Collected data
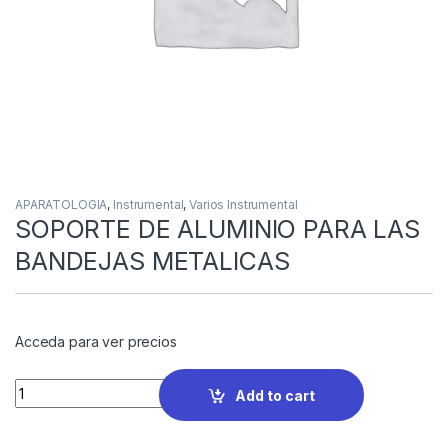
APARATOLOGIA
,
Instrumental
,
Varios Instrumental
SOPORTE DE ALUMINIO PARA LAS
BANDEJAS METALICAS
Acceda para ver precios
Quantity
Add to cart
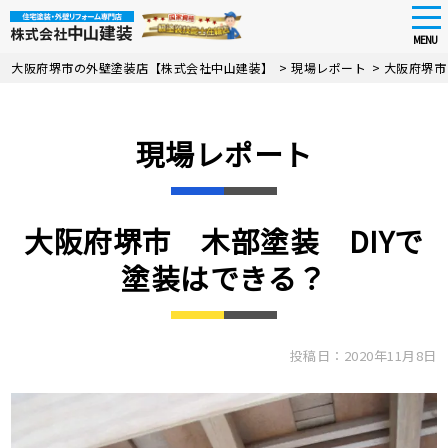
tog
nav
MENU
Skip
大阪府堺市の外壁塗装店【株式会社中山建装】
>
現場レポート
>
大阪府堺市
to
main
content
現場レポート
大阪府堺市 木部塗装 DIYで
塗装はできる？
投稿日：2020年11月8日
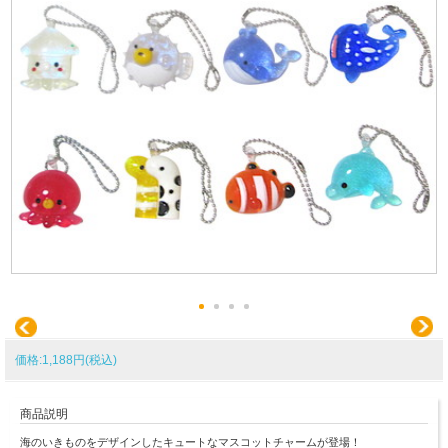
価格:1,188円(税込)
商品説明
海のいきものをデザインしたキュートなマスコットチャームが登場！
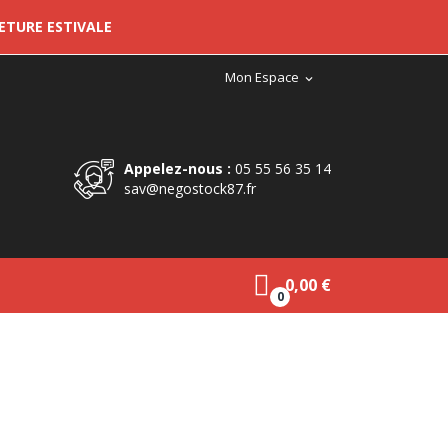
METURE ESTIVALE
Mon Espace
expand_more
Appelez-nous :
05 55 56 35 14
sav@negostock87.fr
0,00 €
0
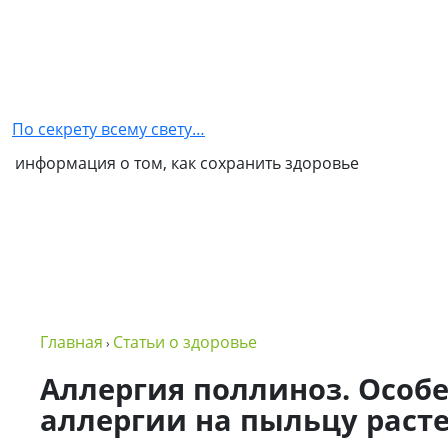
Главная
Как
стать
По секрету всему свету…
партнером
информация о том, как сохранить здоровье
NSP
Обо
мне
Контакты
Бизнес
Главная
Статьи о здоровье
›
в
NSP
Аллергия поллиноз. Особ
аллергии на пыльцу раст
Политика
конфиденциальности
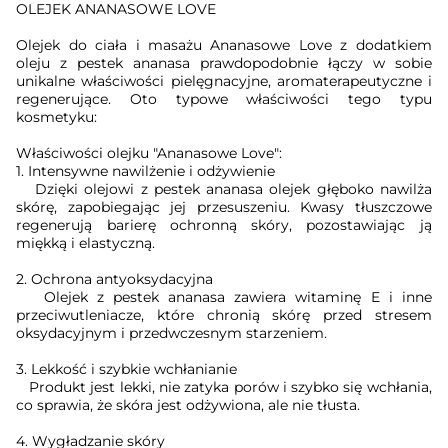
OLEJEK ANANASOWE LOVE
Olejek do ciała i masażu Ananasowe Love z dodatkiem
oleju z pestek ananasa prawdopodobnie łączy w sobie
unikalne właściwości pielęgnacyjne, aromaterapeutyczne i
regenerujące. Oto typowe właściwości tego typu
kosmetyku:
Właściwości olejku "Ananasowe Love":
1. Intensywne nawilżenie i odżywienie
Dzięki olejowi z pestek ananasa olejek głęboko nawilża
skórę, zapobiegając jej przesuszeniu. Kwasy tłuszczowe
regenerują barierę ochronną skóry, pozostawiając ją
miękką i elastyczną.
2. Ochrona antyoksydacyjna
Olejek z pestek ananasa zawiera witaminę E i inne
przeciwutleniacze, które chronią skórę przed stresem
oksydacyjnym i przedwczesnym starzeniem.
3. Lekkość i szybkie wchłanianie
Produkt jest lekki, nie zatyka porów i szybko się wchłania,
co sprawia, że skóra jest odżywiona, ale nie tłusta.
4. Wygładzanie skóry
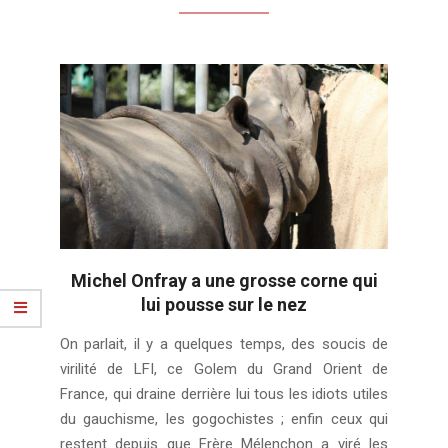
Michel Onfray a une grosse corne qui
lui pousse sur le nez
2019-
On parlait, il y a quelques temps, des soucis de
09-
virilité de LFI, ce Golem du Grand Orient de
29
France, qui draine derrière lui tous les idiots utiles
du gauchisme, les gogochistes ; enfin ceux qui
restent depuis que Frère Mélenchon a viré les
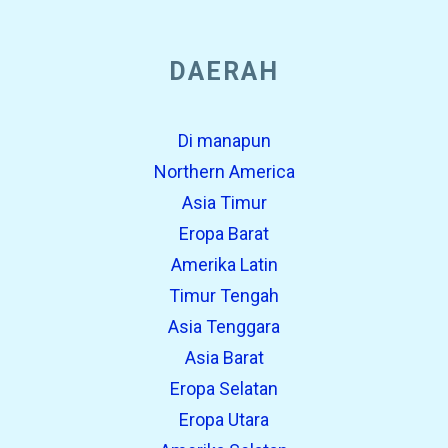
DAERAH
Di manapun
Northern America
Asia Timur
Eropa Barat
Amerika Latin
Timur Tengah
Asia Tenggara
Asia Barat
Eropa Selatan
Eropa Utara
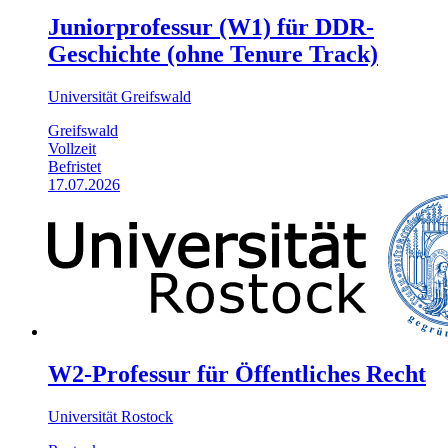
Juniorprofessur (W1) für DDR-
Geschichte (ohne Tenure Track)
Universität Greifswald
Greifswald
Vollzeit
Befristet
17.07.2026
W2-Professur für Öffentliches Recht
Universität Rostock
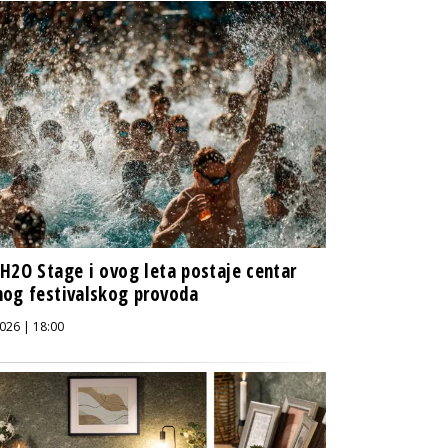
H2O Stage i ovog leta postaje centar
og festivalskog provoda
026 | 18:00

■ **Problem**
Look back at the data above, then output exactly the lines from the line holding "Acceda para ver precios" up to and including the line holding "przeciwutleniacze, które chronią". Leave out the pictures.

■ **Exercise output**
Acceda para ver precios
Quantity
Add to cart
tog
nav
MENU
Skip
大阪府堺市の外壁塗装店【株式会社中山建装】
>
現場レポート
>
大阪府堺市
to
main
content
現場レポート
大阪府堺市 木部塗装 DIYで
塗装はできる？
投稿日：2020年11月8日
価格:1,188円(税込)
商品説明
海のいきものをデザインしたキュートなマスコットチャームが登場！
METURE ESTIVALE
Mon Espace
expand_more
Appelez-nous :
05 55 56 35 14
sav@negostock87.fr
0,00 €
0
Главная
Как
стать
По секрету всему свету…
партнером
информация о том, как сохранить здоровье
NSP
Обо
мне
Контакты
Бизнес
Главная
Статьи о здоровье
›
в
NSP
Аллергия поллиноз. Особ
аллергии на пыльцу раст
Политика
конфиденциальности
OLEJEK ANANASOWE LOVE
Olejek do ciała i masażu Ananasowe Love z dodatkiem
oleju z pestek ananasa prawdopodobnie łączy w sobie
unikalne właściwości pielęgnacyjne, aromaterapeutyczne i
regenerujące. Oto typowe właściwości tego typu
kosmetyku:
Właściwości olejku "Ananasowe Love":
1. Intensywne nawilżenie i odżywienie
Dzięki olejowi z pestek ananasa olejek głęboko nawilża
skórę, zapobiegając jej przesuszeniu. Kwasy tłuszczowe
regenerują barierę ochronną skóry, pozostawiając ją
miękką i elastyczną.
2. Ochrona antyoksydacyjna
Olejek z pestek ananasa zawiera witaminę E i inne
przeciwutleniacze, które chronią skórę przed stresem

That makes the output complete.